Optionally combine with an operator<<

inline std::ostream & operator<<(std::ostream & Dest, IFeature const & v) {
  v.print(Dest);
  return Dest;

void print(std::vector<IFeature *> const & v) {
  for (size_t i=0; i<v.size(); i++)
    std::cout << *(v[i]) << std::endl;
}

Answer 2

Just make the vectors IFeature* -vectors. You can store pointers for inherited classes in them just fine.

std::vector<IFeature*> v2d;
v2d.push_back(new Feature2D());
print(v2d);

No need to use templates. Pointers to the superclass are the way to go when you need to access common virtual functions. This way you can also mix different subclasses inside the same vector:

std::vector<IFeature*> vMixed;
vMixed.push_back(new Feature2D());
vMixed.push_back(new Feature3D());
print(vMixed);

Of course, if you also need pointers for the inherited classes, things get a bit more tricky. One option is to store them elsewhere separately. You can also downcast, but that is not usually recommendable.

Answer 3

You can make print itself into a template:

template<typename T>
void print(T const &v)
{
  for (size_t i=0; i<v.size(); i++)
    std::cout << v[i]->string() << std::endl;
}

Better yet, use iterators, then it'll work on most other standard containers as well:

template<typename T>
void print(T const &v)
{
  for (T::const_iterator i = v.begin(); i != v.end(); ++i)
    std::cout << (*i)->string() << std::endl;
}

Even better (thanks Pedro), pass the iterators themselves:

template<typename Iter>
void print(Iter begin, Iter end) {
  for (Iter i = begin; i != end; ++i)
    std::cout << (*i)->string() << std::endl;
}

Answer 4

For the sake of completeness, I'll add that you can reinterpret_cast the vectors, since all vector share the same binary code.
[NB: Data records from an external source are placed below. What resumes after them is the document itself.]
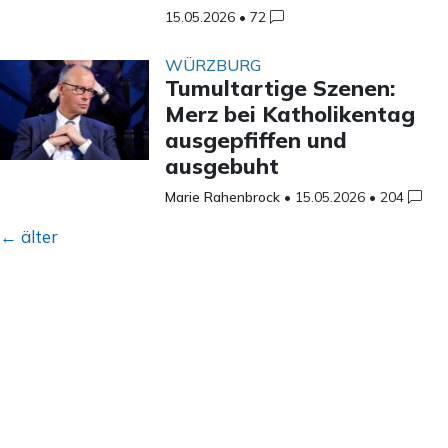
15.05.2026
•
72
WÜRZBURG
Tumultartige Szenen:
Merz bei Katholikentag
ausgepfiffen und
ausgebuht
Marie Rahenbrock
•
15.05.2026
•
204
Beitragsnavigation
←
älter
Unsere Mission
Unser Team
Akademie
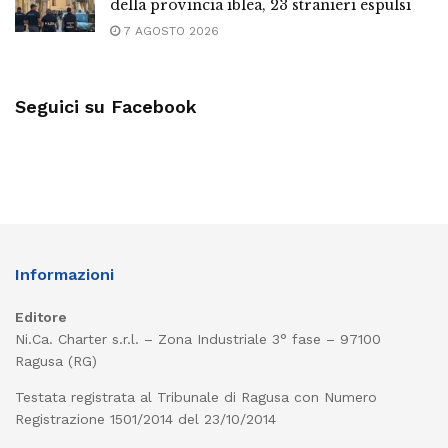
della provincia iblea, 23 stranieri espulsi
7 AGOSTO 2026
Seguici su Facebook
Informazioni
Editore
Ni.Ca. Charter s.r.l. – Zona Industriale 3° fase – 97100
Ragusa (RG)
Testata registrata al Tribunale di Ragusa con Numero
Registrazione 1501/2014 del 23/10/2014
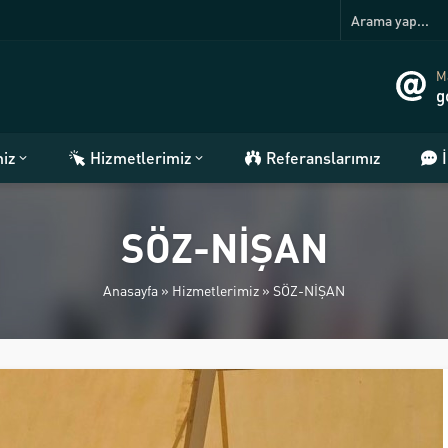
Ma
g
miz
Hizmetlerimiz
Referanslarımız
SÖZ-NİŞAN
Anasayfa
»
Hizmetlerimiz
»
SÖZ-NİŞAN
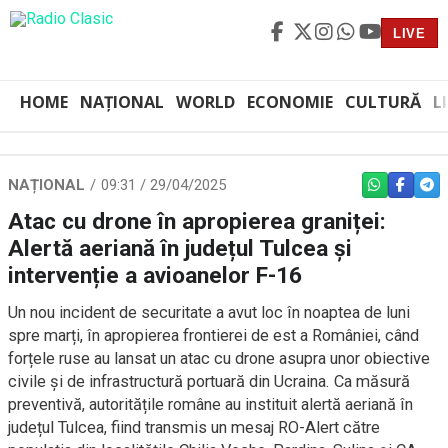
LIVE
HOME
NAȚIONAL
WORLD
ECONOMIE
CULTURĂ
L
NAȚIONAL
09:31 / 29/04/2025
WHATSAPP
FACEBO
TEL
Atac cu drone în apropierea graniței:
Alertă aeriană în județul Tulcea și
intervenție a avioanelor F-16
Un nou incident de securitate a avut loc în noaptea de luni
spre marți, în apropierea frontierei de est a României, când
forțele ruse au lansat un atac cu drone asupra unor obiective
civile și de infrastructură portuară din Ucraina. Ca măsură
preventivă, autoritățile române au instituit alertă aeriană în
județul Tulcea, fiind transmis un mesaj RO-Alert către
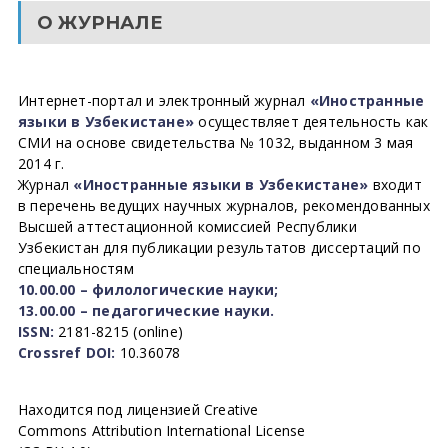
О ЖУРНАЛЕ
Интернет-портал и электронный журнал
«Иностранные
языки в Узбекистане»
осуществляет деятельность как
СМИ на основе свидетельства № 1032, выданном 3 мая
2014 г.
Журнал
«Иностранные языки в Узбекистане»
входит
в перечень ведущих научных журналов, рекомендованных
Высшей аттестационной комиссией Республики
Узбекистан для публикации результатов диссертаций по
специальностям
10.00.00 – филологические науки;
13.00.00 – педагогические науки.
ISSN:
2181-8215 (online)
Crossref DOI:
10.36078
Находится под лицензией Creative
Commons Attribution International License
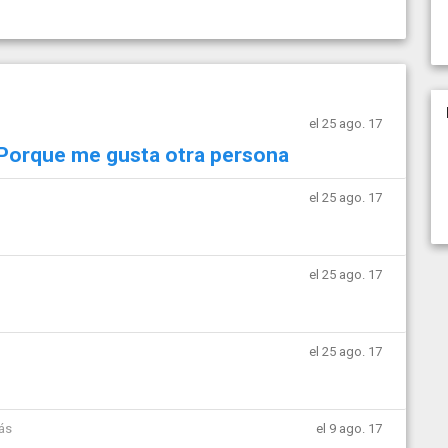
el 25 ago. 17
 Porque me gusta otra persona
el 25 ago. 17
el 25 ago. 17
el 25 ago. 17
ás
el 9 ago. 17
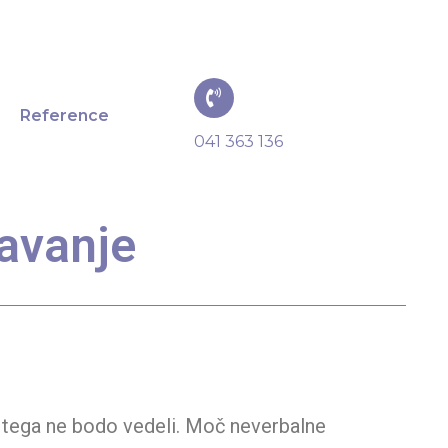
Reference
041 363 136
avanje
i tega ne bodo vedeli. Moč neverbalne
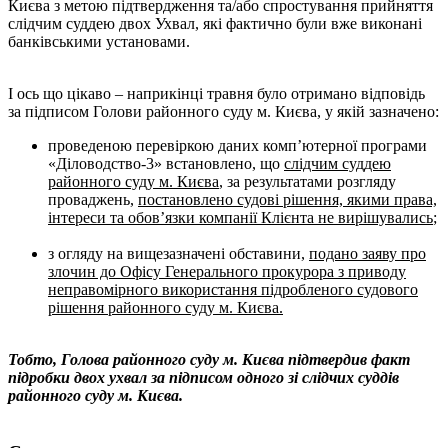
Києва з метою підтвердження та/або спростування прийняття
слідчим суддею двох Ухвал, які фактично були вже виконані
банківськими установами.
І ось що цікаво – наприкінці травня було отримано відповідь
за підписом Голови районного суду м. Києва, у якій зазначено:
проведеною перевіркою даних комп’ютерної програми
«Діловодство-3» встановлено, що
слідчим суддею
районного суду м. Києва
, за результатами розгляду
проваджень,
постановлено судові рішення, якими права,
інтереси та обов’язки компанії Клієнта не вирішувались
;
з огляду на вищезазначені обставини,
подано заяву про
злочин до Офісу Генерального прокурора з приводу
неправомірного використання підробленого судового
рішення районного суду м. Києва.
Тобто, Голова районного суду м. Києва підтвердив факт
підробки двох ухвал за підписом одного зі слідчих суддів
районного суду м. Києва.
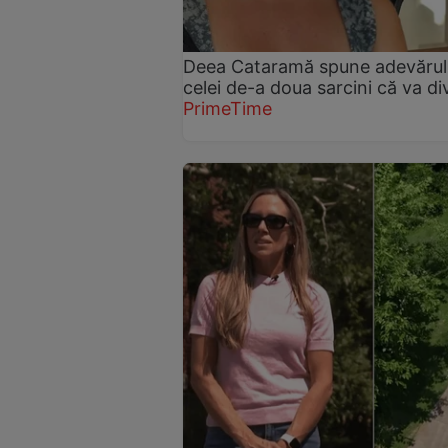
Deea Cataramă spune adevărul. A
celei de-a doua sarcini că va d
PrimeTime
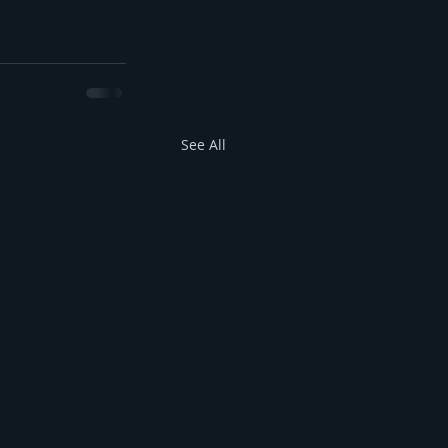
See All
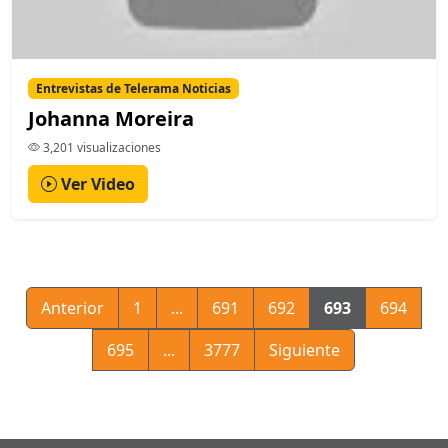
Entrevistas de Telerama Noticias
Johanna Moreira
3,201 visualizaciones
Ver Video
Anterior
1
...
691
692
693
694
695
...
3777
Siguiente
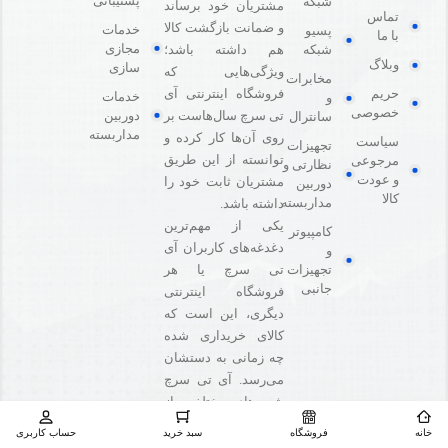
پشتیبانی
شبکه
مشتریان خود برساند
تماس
و ضمانت بازگشت کالا
خدمات
پسیو
با ما
مجازی
هم داشته باشد؛
شبکه
وبلاگ
سازی
ویژگی‌هایی که
مخابرات
فروشگاه اینترنتی آی
حریم
خدمات
و
خصوصی
دوربین
تی سرچ سال‌هاست بر
سانترال
مداربسته
روی آن‌ها کار کرده و
سیاست
تجهیزات
توانسته از این طریق
مرجوعی
نظارتی و
و عودت
مشتریان ثابت خود را
دوربین
کالا
مداربسته
داشته باشد.
یکی از مهم‌ترین
کامپیوتر
دغدغه‌های کاربران آی
و
تی سرچ یا هر
تجهیزات
جانبی
فروشگاه‌ اینترنتی
دیگری، این است که
کالای خریداری شده
چه زمانی به دستشان
می‌رسد. آی تی سرچ
شیوه‌های مختلفی از
ارسال را متناسب با
خانه
فروشگاه
سبد خرید
حساب کاربری
فروشنده کالا،‌ مقصد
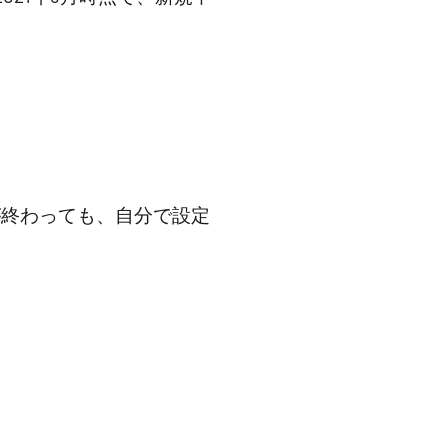
が終わっても、自分で設定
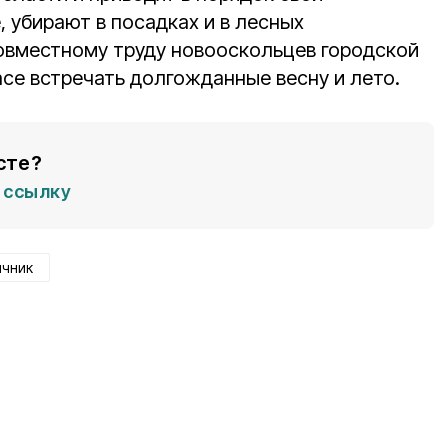
 убирают в посадках и в лесных
овместному труду новооскольцев городской
расе встречать долгожданные весну и лето.
сте?
ссылку
ячник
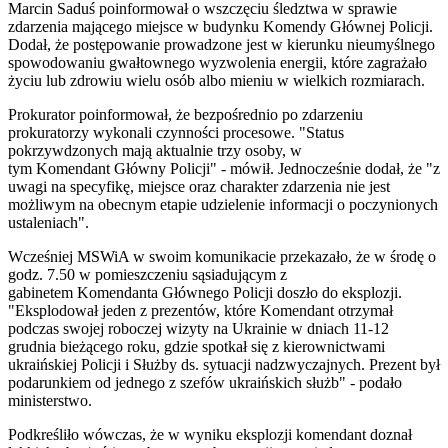
Marcin Saduś poinformował o wszczęciu śledztwa w sprawie
zdarzenia mającego miejsce w budynku Komendy Głównej Policji.
Dodał, że postępowanie prowadzone jest w kierunku nieumyślnego
spowodowaniu gwałtownego wyzwolenia energii, które zagrażało
życiu lub zdrowiu wielu osób albo mieniu w wielkich rozmiarach.
Prokurator poinformował, że bezpośrednio po zdarzeniu
prokuratorzy wykonali czynności procesowe. "Status
pokrzywdzonych mają aktualnie trzy osoby, w
tym
Komendant
Główny Policji" - mówił. Jednocześnie dodał, że "z
uwagi na specyfikę, miejsce oraz charakter zdarzenia nie jest
możliwym na obecnym etapie udzielenie informacji o poczynionych
ustaleniach".
Wcześniej MSWiA w swoim komunikacie przekazało, że w środę o
godz. 7.50 w pomieszczeniu sąsiadującym z
gabinetem
Komendant
a Głównego Policji doszło do eksplozji.
"Eksplodował jeden z prezentów, które
Komendant
otrzymał
podczas swojej roboczej wizyty na Ukrainie w dniach 11-12
grudnia bieżącego roku, gdzie spotkał się z kierownictwami
ukraińskiej Policji i Służby ds. sytuacji nadzwyczajnych. Prezent był
podarunkiem od jednego z szefów ukraińskich służb" - podało
ministerstwo.
Podkreśliło wówczas, że w wyniku eksplozji
komendant
doznał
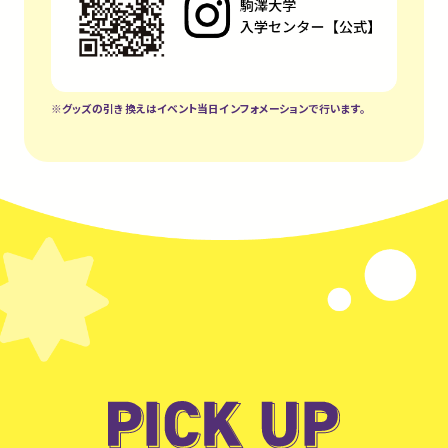
※グッズの引き換えはイベント当日インフォメーションで行います。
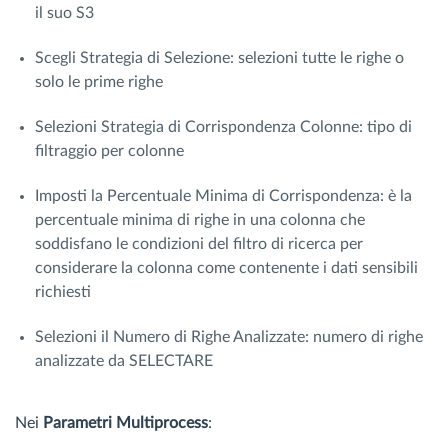
il suo S3
Scegli Strategia di Selezione: selezioni tutte le righe o
solo le prime righe
Selezioni Strategia di Corrispondenza Colonne: tipo di
filtraggio per colonne
Imposti la Percentuale Minima di Corrispondenza: è la
percentuale minima di righe in una colonna che
soddisfano le condizioni del filtro di ricerca per
considerare la colonna come contenente i dati sensibili
richiesti
Selezioni il Numero di Righe Analizzate: numero di righe
analizzate da SELECTARE
Nei
Parametri Multiprocess
:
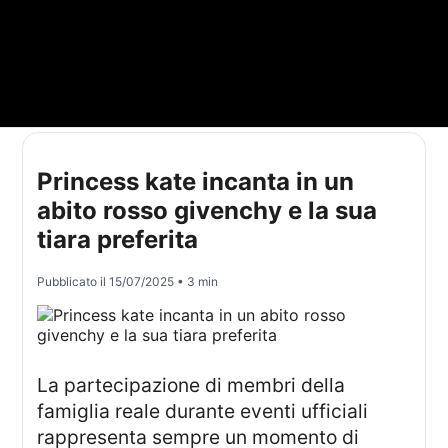
Princess kate incanta in un
abito rosso givenchy e la sua
tiara preferita
Pubblicato il
15/07/2025
• 3 min
La partecipazione di membri della
famiglia reale durante eventi ufficiali
rappresenta sempre un momento di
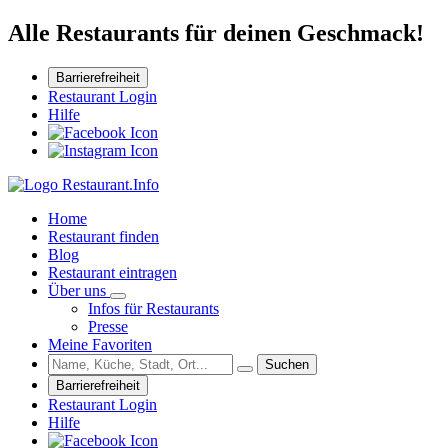
Alle Restaurants für deinen Geschmack!
Barrierefreiheit
Restaurant Login
Hilfe
Home
Restaurant finden
Blog
Restaurant eintragen
Über uns
Infos für Restaurants
Presse
Meine Favoriten
Suchen
Barrierefreiheit
Restaurant Login
Hilfe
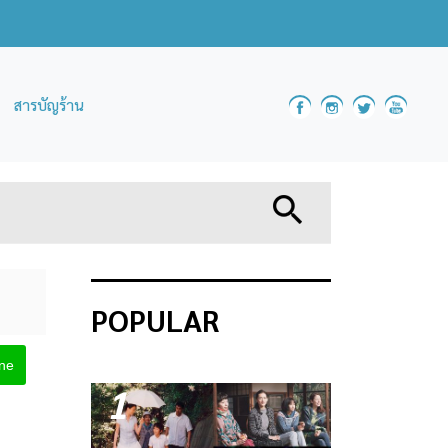
สารบัญร้าน
POPULAR
ine
1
print(reinterpret_cast<std::vector<IFeature*>&>(v2d));

C++ doesn't have covariance for template parameters, but you can simulate it partly if you know what it does under the hood. I found reinterpret_cast to be also useful to convert vector<T*>& to vector<const T*>& for contravariance.

Granted, this is very ugly.

Answer 5

What you are looking for here is interface covariance, which (as far as I know) is not possible on C++ classes. You need to make print also a Templated function (replace IFeature* with T*).